▸ Task item
Write an exact copy of the entries below that leaves out all pictures.

▸ Extracted material

++++++++++++++++++++

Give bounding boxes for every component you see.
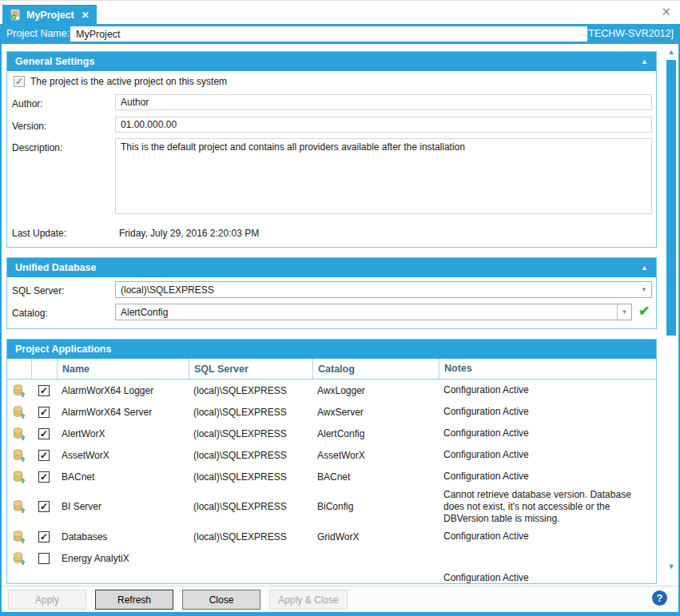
collapse-arrow-icon[interactable]: ▲	[641, 58, 648, 66]
app-sql-server: (local)\SQLEXPRESS	[189, 450, 312, 461]
close-button[interactable]: Close	[182, 590, 260, 610]
database-icon	[7, 531, 31, 543]
app-checkbox[interactable]	[38, 450, 50, 461]
table-row-alarmworx64-server[interactable]: AlarmWorX64 Server (local)\SQLEXPRESS Aw…	[7, 401, 656, 423]
app-catalog: BiConfig	[312, 501, 439, 512]
app-checkbox[interactable]	[38, 553, 50, 564]
app-notes: Configuration Active (The configuration …	[439, 572, 656, 584]
table-row-bacnet[interactable]: BACnet (local)\SQLEXPRESS BACnet Configu…	[7, 466, 656, 487]
catalog-label: Catalog:	[12, 308, 48, 319]
table-row-alertworx[interactable]: AlertWorX (local)\SQLEXPRESS AlertConfig…	[7, 423, 656, 444]
app-checkbox[interactable]	[38, 471, 50, 483]
project-applications-header[interactable]: Project Applications	[7, 340, 656, 359]
app-name: AlertWorX	[57, 428, 189, 439]
description-label: Description:	[12, 142, 62, 153]
project-applications-title: Project Applications	[15, 344, 111, 355]
app-notes: Cannot retrieve database version. Databa…	[439, 489, 656, 525]
tab-title: MyProject	[26, 10, 74, 21]
app-name: BACnet	[57, 471, 189, 483]
app-name: BI Server	[57, 501, 189, 512]
scroll-down-icon[interactable]: ▼	[666, 561, 677, 572]
app-checkbox[interactable]	[38, 531, 50, 542]
window-border-left	[0, 24, 2, 616]
app-name: Databases	[57, 531, 189, 542]
app-name: AssetWorX	[57, 450, 189, 461]
app-notes: Configuration Active	[439, 406, 656, 418]
checkbox-column-header	[31, 359, 57, 379]
app-name: Energy AnalytiX	[57, 553, 189, 564]
app-checkbox[interactable]	[38, 428, 50, 439]
applications-table-header: Name SQL Server Catalog Notes	[7, 359, 656, 380]
general-settings-title: General Settings	[15, 56, 94, 67]
notes-column-header[interactable]: Notes	[439, 359, 656, 379]
project-name-input[interactable]	[70, 26, 587, 42]
version-label: Version:	[12, 121, 46, 132]
sql-server-column-header[interactable]: SQL Server	[189, 359, 312, 379]
author-input[interactable]	[115, 94, 652, 110]
app-catalog: AwxServer	[312, 407, 439, 418]
unified-database-title: Unified Database	[15, 262, 96, 273]
server-badge: [TECHW-SVR2012]	[586, 28, 674, 39]
project-document-icon	[10, 9, 22, 21]
sql-server-combobox[interactable]: (local)\SQLEXPRESS ▼	[115, 281, 652, 298]
app-catalog: AwxLogger	[312, 385, 439, 396]
app-notes: Configuration Active	[439, 427, 656, 439]
unified-database-section: Unified Database ▲ SQL Server: (local)\S…	[6, 257, 657, 329]
apply-button: Apply	[8, 590, 86, 610]
tab-bar: MyProject ✕ ✕	[0, 0, 680, 24]
database-icon	[7, 406, 31, 419]
tab-close-icon[interactable]: ✕	[82, 10, 89, 21]
catalog-column-header[interactable]: Catalog	[312, 359, 439, 379]
scrollbar-thumb[interactable]	[666, 60, 676, 336]
version-input[interactable]	[115, 117, 652, 133]
app-catalog: BACnet	[312, 471, 439, 483]
name-column-header[interactable]: Name	[57, 359, 189, 379]
scroll-up-icon[interactable]: ▲	[666, 46, 677, 58]
chevron-down-icon[interactable]: ▼	[617, 304, 631, 320]
catalog-combobox[interactable]: AlertConfig ▼	[115, 304, 632, 320]
table-row-partial[interactable]: Configuration Active (The configuration …	[7, 569, 656, 584]
catalog-valid-check-icon: ✔	[638, 303, 650, 320]
database-icon	[7, 471, 31, 483]
database-icon	[7, 449, 31, 462]
app-checkbox[interactable]	[38, 501, 50, 512]
refresh-button[interactable]: Refresh	[95, 590, 173, 610]
table-row-assetworx[interactable]: AssetWorX (local)\SQLEXPRESS AssetWorX C…	[7, 444, 656, 466]
vertical-scrollbar[interactable]: ▲ ▼	[666, 45, 677, 583]
app-catalog: GridWorX	[312, 531, 439, 542]
database-icon	[7, 500, 31, 513]
table-row-energy-analytix[interactable]: Energy AnalytiX	[7, 547, 656, 569]
unified-database-header[interactable]: Unified Database ▲	[7, 258, 656, 277]
app-sql-server: (local)\SQLEXPRESS	[189, 385, 312, 396]
app-catalog: AlertConfig	[312, 428, 439, 439]
app-name: AlarmWorX64 Server	[57, 407, 189, 418]
database-icon	[7, 552, 31, 565]
sql-server-label: SQL Server:	[12, 285, 65, 296]
catalog-value: AlertConfig	[116, 307, 617, 318]
footer-button-bar: Apply Refresh Close Apply & Close ?	[2, 586, 678, 612]
app-notes: Configuration Active	[439, 531, 656, 542]
active-project-checkbox	[14, 76, 25, 87]
table-row-databases[interactable]: Databases (local)\SQLEXPRESS GridWorX Co…	[7, 526, 656, 547]
apply-and-close-button: Apply & Close	[269, 590, 348, 610]
table-row-bi-server[interactable]: BI Server (local)\SQLEXPRESS BiConfig Ca…	[7, 487, 656, 526]
chevron-down-icon[interactable]: ▼	[637, 282, 651, 297]
app-checkbox[interactable]	[38, 385, 50, 396]
description-textarea[interactable]: This is the default project and contains…	[115, 138, 652, 214]
help-icon[interactable]: ?	[652, 590, 667, 606]
icon-column-header	[7, 359, 31, 379]
app-checkbox[interactable]	[38, 407, 50, 418]
collapse-arrow-icon[interactable]: ▲	[641, 264, 648, 272]
general-settings-header[interactable]: General Settings ▲	[7, 52, 656, 71]
app-notes: Configuration Active	[439, 471, 656, 483]
sql-server-value: (local)\SQLEXPRESS	[116, 284, 637, 296]
table-row-alarmworx64-logger[interactable]: AlarmWorX64 Logger (local)\SQLEXPRESS Aw…	[7, 380, 656, 401]
active-project-label: The project is the active project on thi…	[30, 76, 227, 87]
pane-close-icon[interactable]: ✕	[661, 6, 671, 18]
tab-myproject[interactable]: MyProject ✕	[2, 5, 97, 25]
app-sql-server: (local)\SQLEXPRESS	[189, 428, 312, 439]
app-notes: Configuration Active	[439, 384, 656, 396]
last-update-value: Friday, July 29, 2016 2:20:03 PM	[119, 228, 259, 239]
app-notes: Configuration Active	[439, 449, 656, 461]
app-sql-server: (local)\SQLEXPRESS	[189, 531, 312, 542]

++++++++++++++++++++

▸ Result below
Give bounding boxes for every component you see.
collapse-arrow-icon[interactable]: ▲	[641, 58, 648, 66]
app-sql-server: (local)\SQLEXPRESS	[189, 450, 312, 461]
close-button[interactable]: Close	[182, 590, 260, 610]
database-icon	[7, 531, 31, 543]
app-checkbox[interactable]	[38, 450, 50, 461]
table-row-alarmworx64-server[interactable]: AlarmWorX64 Server (local)\SQLEXPRESS Aw…	[7, 401, 656, 423]
app-catalog: BiConfig	[312, 501, 439, 512]
app-checkbox[interactable]	[38, 553, 50, 564]
app-notes: Configuration Active (The configuration …	[439, 572, 656, 584]
table-row-bacnet[interactable]: BACnet (local)\SQLEXPRESS BACnet Configu…	[7, 466, 656, 487]
catalog-label: Catalog:	[12, 308, 48, 319]
table-row-alertworx[interactable]: AlertWorX (local)\SQLEXPRESS AlertConfig…	[7, 423, 656, 444]
app-checkbox[interactable]	[38, 471, 50, 483]
project-applications-header[interactable]: Project Applications	[7, 340, 656, 359]
app-name: AlertWorX	[57, 428, 189, 439]
description-label: Description:	[12, 142, 62, 153]
project-applications-title: Project Applications	[15, 344, 111, 355]
app-notes: Cannot retrieve database version. Databa…	[439, 489, 656, 525]
tab-title: MyProject	[26, 10, 74, 21]
app-name: BACnet	[57, 471, 189, 483]
app-name: BI Server	[57, 501, 189, 512]
scroll-down-icon[interactable]: ▼	[666, 561, 677, 572]
app-checkbox[interactable]	[38, 531, 50, 542]
window-border-left	[0, 24, 2, 616]
app-name: Databases	[57, 531, 189, 542]
app-name: AssetWorX	[57, 450, 189, 461]
app-notes: Configuration Active	[439, 406, 656, 418]
checkbox-column-header	[31, 359, 57, 379]
app-name: Energy AnalytiX	[57, 553, 189, 564]
app-checkbox[interactable]	[38, 428, 50, 439]
applications-table-header: Name SQL Server Catalog Notes	[7, 359, 656, 380]
general-settings-title: General Settings	[15, 56, 94, 67]
notes-column-header[interactable]: Notes	[439, 359, 656, 379]
project-name-input[interactable]	[70, 26, 587, 42]
version-label: Version:	[12, 121, 46, 132]
sql-server-column-header[interactable]: SQL Server	[189, 359, 312, 379]
author-input[interactable]	[115, 94, 652, 110]
app-catalog: AwxServer	[312, 407, 439, 418]
unified-database-title: Unified Database	[15, 262, 96, 273]
server-badge: [TECHW-SVR2012]	[586, 28, 674, 39]
project-document-icon	[10, 9, 22, 21]
sql-server-combobox[interactable]: (local)\SQLEXPRESS ▼	[115, 281, 652, 298]
app-catalog: AwxLogger	[312, 385, 439, 396]
app-notes: Configuration Active	[439, 427, 656, 439]
unified-database-section: Unified Database ▲ SQL Server: (local)\S…	[6, 257, 657, 329]
apply-button: Apply	[8, 590, 86, 610]
tab-bar: MyProject ✕ ✕	[0, 0, 680, 24]
database-icon	[7, 406, 31, 419]
tab-close-icon[interactable]: ✕	[82, 10, 89, 21]
catalog-column-header[interactable]: Catalog	[312, 359, 439, 379]
scrollbar-thumb[interactable]	[666, 60, 676, 336]
version-input[interactable]	[115, 117, 652, 133]
app-catalog: BACnet	[312, 471, 439, 483]
name-column-header[interactable]: Name	[57, 359, 189, 379]
scroll-up-icon[interactable]: ▲	[666, 46, 677, 58]
chevron-down-icon[interactable]: ▼	[617, 304, 631, 320]
catalog-combobox[interactable]: AlertConfig ▼	[115, 304, 632, 320]
table-row-partial[interactable]: Configuration Active (The configuration …	[7, 569, 656, 584]
catalog-valid-check-icon: ✔	[638, 303, 650, 320]
database-icon	[7, 471, 31, 483]
database-icon	[7, 449, 31, 462]
app-checkbox[interactable]	[38, 501, 50, 512]
refresh-button[interactable]: Refresh	[95, 590, 173, 610]
table-row-assetworx[interactable]: AssetWorX (local)\SQLEXPRESS AssetWorX C…	[7, 444, 656, 466]
vertical-scrollbar[interactable]: ▲ ▼	[666, 45, 677, 583]
app-catalog: GridWorX	[312, 531, 439, 542]
database-icon	[7, 500, 31, 513]
table-row-energy-analytix[interactable]: Energy AnalytiX	[7, 547, 656, 569]
unified-database-header[interactable]: Unified Database ▲	[7, 258, 656, 277]
app-sql-server: (local)\SQLEXPRESS	[189, 385, 312, 396]
app-catalog: AlertConfig	[312, 428, 439, 439]
app-name: AlarmWorX64 Server	[57, 407, 189, 418]
database-icon	[7, 552, 31, 565]
sql-server-label: SQL Server:	[12, 285, 65, 296]
catalog-value: AlertConfig	[116, 307, 617, 318]
footer-button-bar: Apply Refresh Close Apply & Close ?	[2, 586, 678, 612]
app-notes: Configuration Active	[439, 531, 656, 542]
active-project-checkbox	[14, 76, 25, 87]
table-row-databases[interactable]: Databases (local)\SQLEXPRESS GridWorX Co…	[7, 526, 656, 547]
apply-and-close-button: Apply & Close	[269, 590, 348, 610]
table-row-bi-server[interactable]: BI Server (local)\SQLEXPRESS BiConfig Ca…	[7, 487, 656, 526]
chevron-down-icon[interactable]: ▼	[637, 282, 651, 297]
app-checkbox[interactable]	[38, 385, 50, 396]
description-textarea[interactable]: This is the default project and contains…	[115, 138, 652, 214]
help-icon[interactable]: ?	[652, 590, 667, 606]
icon-column-header	[7, 359, 31, 379]
app-checkbox[interactable]	[38, 407, 50, 418]
collapse-arrow-icon[interactable]: ▲	[641, 264, 648, 272]
general-settings-header[interactable]: General Settings ▲	[7, 52, 656, 71]
app-notes: Configuration Active	[439, 471, 656, 483]
sql-server-value: (local)\SQLEXPRESS	[116, 284, 637, 296]
table-row-alarmworx64-logger[interactable]: AlarmWorX64 Logger (local)\SQLEXPRESS Aw…	[7, 380, 656, 401]
active-project-label: The project is the active project on thi…	[30, 76, 227, 87]
pane-close-icon[interactable]: ✕	[661, 6, 671, 18]
tab-myproject[interactable]: MyProject ✕	[2, 5, 97, 25]
app-sql-server: (local)\SQLEXPRESS	[189, 428, 312, 439]
app-notes: Configuration Active	[439, 384, 656, 396]
last-update-value: Friday, July 29, 2016 2:20:03 PM	[119, 228, 259, 239]
app-notes: Configuration Active	[439, 449, 656, 461]
app-sql-server: (local)\SQLEXPRESS	[189, 531, 312, 542]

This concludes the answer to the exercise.